Когда Эдит не удавалось воспринимать такие речи всерьез, бедный мистер Хиткот был совершенно вне себя и, в ответ на ее подшучивающие обвинения в том, что он «большой флирт» и «на самом деле не имеет в виду ни слова из того, что говорит», противопоставлял либо грубое отрицание, либо глубоко раздраженное молчание. Они смотрели на многие вещи по-разному, поэтому находили пикантный интерес в обсуждении каждой темы, которая возникала.
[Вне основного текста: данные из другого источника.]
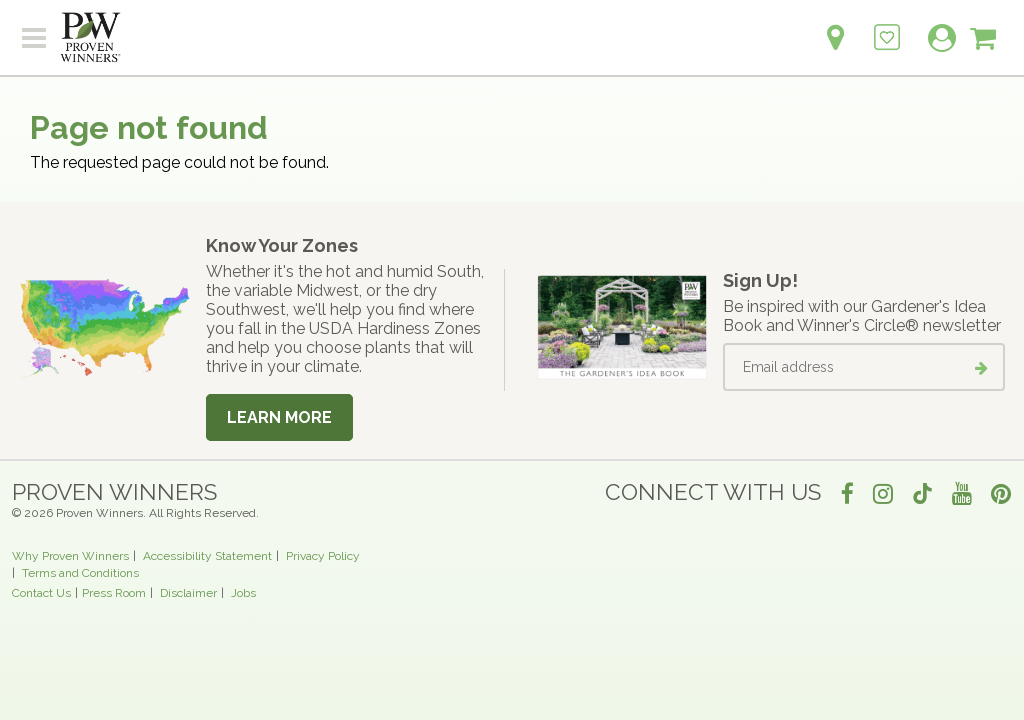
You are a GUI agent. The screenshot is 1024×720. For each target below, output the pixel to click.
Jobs (243, 593)
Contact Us (41, 593)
«Вон идут Мэй Данбар и Фред Бич, — сказала она ему однажды в воскресенье, когда они возвращались из церкви. — Разве он не красив? Они помолвлены три года. Ты когда-нибудь слышал о такой постоянстве?»
«Ты называешь это постоянством? Да если парень не может подождать три года ради такой прекрасной девушки, он должен быть никчемным человеком. Да мой дядя Монтгомери был помолвлен со своей женой семнадцать лет, пока он ездил в Индию и тряс дерево пагоды, после чего вернулся, выплатил все долги своего отца, и они поженились и въехали в дом, который выбрали до его отплытия», — сказал мистер Хиткот.
«Боже милостивый! Какое время! Надеюсь, бедняги были счастливы в конце концов. Были?» — спросила Эдит.
«Хм... довольно хорошо. Он довольно вспыльчивый, тиранический старик. Она не получает своего пути, чтобы не навредить», — ответил он.
«Я слышала, что англичанки во всем уступают мужчинам и всегда, добровольно или невольно, приносятся им в жертву. Это должно быть так плохо для обоих», — мило сказала Эдит.
«О, ты, полагаю, выступаешь за права женщин и все такое», — сказал он с раздражением.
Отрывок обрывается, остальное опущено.